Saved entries
==*==

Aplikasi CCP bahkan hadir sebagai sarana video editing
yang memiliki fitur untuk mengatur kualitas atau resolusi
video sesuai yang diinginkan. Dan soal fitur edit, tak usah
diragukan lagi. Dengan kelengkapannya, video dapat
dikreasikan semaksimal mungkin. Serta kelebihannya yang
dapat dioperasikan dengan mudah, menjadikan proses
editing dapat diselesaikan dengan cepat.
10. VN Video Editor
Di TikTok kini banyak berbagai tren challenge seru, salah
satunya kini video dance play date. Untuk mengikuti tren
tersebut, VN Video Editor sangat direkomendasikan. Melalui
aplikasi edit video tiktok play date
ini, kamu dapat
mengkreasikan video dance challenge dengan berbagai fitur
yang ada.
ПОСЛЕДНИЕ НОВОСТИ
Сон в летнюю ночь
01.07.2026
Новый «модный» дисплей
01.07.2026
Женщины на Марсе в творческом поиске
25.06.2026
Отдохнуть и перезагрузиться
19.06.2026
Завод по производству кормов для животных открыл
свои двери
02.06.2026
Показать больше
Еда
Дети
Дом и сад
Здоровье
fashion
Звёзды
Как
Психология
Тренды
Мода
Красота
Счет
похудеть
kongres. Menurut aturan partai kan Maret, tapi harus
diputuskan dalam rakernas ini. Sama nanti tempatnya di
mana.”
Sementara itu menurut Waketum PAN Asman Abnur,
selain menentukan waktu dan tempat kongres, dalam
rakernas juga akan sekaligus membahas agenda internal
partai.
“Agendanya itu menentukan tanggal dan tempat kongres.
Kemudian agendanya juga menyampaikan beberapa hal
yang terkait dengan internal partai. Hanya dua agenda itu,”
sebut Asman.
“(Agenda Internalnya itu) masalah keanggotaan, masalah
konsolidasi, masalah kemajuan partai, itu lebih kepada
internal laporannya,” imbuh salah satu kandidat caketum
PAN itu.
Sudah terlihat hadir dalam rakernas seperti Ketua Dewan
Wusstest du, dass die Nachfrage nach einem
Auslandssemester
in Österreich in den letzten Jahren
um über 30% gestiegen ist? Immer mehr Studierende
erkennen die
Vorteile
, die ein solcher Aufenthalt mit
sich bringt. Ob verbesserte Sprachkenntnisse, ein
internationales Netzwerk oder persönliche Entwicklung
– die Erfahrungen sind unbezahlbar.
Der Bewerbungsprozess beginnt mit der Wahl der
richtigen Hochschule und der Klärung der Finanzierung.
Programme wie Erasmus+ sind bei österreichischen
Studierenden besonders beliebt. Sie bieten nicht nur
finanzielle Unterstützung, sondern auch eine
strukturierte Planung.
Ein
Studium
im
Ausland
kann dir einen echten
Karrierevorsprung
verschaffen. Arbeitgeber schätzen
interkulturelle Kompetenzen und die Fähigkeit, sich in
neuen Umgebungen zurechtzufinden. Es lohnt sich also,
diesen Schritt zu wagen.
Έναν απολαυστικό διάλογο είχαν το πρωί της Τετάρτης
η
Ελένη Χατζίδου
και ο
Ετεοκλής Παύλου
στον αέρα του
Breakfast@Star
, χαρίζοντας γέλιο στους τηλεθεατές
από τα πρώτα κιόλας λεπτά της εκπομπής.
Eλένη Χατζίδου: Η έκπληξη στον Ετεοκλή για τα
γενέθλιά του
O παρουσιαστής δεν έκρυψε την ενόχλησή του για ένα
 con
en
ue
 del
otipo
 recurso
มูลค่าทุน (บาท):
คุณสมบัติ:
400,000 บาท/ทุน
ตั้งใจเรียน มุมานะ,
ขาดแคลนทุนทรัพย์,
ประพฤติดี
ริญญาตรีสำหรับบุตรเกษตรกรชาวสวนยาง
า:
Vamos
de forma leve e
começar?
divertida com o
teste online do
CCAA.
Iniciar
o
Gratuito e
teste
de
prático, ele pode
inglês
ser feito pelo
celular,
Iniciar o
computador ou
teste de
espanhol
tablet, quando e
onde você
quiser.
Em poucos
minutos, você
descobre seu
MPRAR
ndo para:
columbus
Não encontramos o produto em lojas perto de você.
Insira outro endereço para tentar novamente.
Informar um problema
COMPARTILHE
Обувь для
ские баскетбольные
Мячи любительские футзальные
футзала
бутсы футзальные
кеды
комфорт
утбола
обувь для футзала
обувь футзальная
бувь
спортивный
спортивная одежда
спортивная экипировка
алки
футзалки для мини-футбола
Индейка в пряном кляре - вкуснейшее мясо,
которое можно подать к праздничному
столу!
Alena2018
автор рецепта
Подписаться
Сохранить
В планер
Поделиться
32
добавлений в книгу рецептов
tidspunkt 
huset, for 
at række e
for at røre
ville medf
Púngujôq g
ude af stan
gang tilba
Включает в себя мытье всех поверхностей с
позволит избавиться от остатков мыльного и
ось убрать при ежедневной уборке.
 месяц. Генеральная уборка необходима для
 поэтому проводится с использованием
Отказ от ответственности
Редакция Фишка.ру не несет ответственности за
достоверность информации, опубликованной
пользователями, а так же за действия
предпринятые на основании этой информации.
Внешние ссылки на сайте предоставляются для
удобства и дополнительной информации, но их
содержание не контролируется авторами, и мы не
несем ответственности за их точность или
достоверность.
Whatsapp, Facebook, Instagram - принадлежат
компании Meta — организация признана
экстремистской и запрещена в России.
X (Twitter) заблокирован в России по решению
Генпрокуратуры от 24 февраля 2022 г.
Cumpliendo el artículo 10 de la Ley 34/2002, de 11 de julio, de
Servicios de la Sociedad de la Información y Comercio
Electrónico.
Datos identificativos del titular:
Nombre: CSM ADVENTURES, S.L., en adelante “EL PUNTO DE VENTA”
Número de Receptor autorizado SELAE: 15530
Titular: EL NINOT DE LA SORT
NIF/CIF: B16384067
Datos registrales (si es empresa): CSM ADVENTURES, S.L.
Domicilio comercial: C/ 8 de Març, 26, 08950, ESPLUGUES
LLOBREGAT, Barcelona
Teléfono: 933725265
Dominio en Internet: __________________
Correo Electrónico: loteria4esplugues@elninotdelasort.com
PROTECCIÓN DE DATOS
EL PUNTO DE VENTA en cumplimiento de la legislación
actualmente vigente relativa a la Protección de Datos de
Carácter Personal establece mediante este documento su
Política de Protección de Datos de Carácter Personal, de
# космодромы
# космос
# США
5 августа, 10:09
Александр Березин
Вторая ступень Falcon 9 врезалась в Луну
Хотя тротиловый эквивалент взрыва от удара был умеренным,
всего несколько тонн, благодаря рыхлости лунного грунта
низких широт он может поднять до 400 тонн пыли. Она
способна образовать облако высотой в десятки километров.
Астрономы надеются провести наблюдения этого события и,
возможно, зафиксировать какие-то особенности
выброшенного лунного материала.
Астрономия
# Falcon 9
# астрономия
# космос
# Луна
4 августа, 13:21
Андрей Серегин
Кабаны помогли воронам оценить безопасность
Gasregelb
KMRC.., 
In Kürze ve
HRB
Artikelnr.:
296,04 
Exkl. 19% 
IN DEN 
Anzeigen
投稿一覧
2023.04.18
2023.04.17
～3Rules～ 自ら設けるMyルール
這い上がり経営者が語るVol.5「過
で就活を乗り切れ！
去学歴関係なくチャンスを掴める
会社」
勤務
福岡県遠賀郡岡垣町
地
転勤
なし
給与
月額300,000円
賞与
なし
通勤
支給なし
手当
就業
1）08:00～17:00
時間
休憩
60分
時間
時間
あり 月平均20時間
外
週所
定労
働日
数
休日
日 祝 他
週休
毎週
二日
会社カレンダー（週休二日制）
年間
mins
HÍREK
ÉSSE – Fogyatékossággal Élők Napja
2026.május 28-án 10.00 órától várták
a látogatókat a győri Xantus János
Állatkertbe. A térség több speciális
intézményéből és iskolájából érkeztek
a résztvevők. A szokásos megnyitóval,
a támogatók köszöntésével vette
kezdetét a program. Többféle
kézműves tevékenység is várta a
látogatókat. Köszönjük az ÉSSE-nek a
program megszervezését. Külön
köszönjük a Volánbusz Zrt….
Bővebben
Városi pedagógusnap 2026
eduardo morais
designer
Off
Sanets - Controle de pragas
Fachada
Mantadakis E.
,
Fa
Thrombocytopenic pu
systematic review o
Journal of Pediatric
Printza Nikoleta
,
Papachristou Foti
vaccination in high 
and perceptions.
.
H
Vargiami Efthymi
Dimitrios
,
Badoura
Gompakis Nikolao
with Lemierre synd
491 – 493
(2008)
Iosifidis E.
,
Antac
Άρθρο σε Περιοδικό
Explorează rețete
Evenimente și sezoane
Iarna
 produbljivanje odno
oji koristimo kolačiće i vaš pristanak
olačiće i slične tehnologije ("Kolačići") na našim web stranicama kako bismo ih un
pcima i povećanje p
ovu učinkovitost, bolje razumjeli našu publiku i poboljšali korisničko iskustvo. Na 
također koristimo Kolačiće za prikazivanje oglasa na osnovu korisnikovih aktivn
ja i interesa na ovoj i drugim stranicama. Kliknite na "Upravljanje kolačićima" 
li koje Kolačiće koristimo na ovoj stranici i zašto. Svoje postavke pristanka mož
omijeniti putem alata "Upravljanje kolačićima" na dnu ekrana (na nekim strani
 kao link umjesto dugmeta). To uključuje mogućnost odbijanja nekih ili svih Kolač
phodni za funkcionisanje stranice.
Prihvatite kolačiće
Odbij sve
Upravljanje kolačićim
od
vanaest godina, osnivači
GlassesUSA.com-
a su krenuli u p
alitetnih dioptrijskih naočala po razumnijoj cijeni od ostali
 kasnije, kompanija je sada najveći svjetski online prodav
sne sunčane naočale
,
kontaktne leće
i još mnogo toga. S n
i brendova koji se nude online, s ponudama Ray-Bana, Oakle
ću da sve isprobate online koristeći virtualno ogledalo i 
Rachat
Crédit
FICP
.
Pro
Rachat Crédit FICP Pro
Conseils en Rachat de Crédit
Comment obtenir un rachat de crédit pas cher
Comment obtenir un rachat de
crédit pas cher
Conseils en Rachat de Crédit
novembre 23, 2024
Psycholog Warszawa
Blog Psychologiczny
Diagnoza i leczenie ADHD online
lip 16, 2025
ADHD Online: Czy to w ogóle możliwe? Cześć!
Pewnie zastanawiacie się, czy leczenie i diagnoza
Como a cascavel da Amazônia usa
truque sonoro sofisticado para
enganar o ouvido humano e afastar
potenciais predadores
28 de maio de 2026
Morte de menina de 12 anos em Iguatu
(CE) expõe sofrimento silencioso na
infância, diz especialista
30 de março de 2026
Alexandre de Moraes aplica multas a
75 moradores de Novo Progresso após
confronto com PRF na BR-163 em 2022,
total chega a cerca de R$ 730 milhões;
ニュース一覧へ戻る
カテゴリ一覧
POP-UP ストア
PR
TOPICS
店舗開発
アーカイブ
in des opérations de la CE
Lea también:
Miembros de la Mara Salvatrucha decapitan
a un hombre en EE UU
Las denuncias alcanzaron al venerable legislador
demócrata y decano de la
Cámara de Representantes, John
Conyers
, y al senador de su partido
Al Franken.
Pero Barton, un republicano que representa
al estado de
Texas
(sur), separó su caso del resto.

==*==

Work required —
Within the records above, count the lines that hold the word "stranicama" and give only that number.

Result for this exercise —
2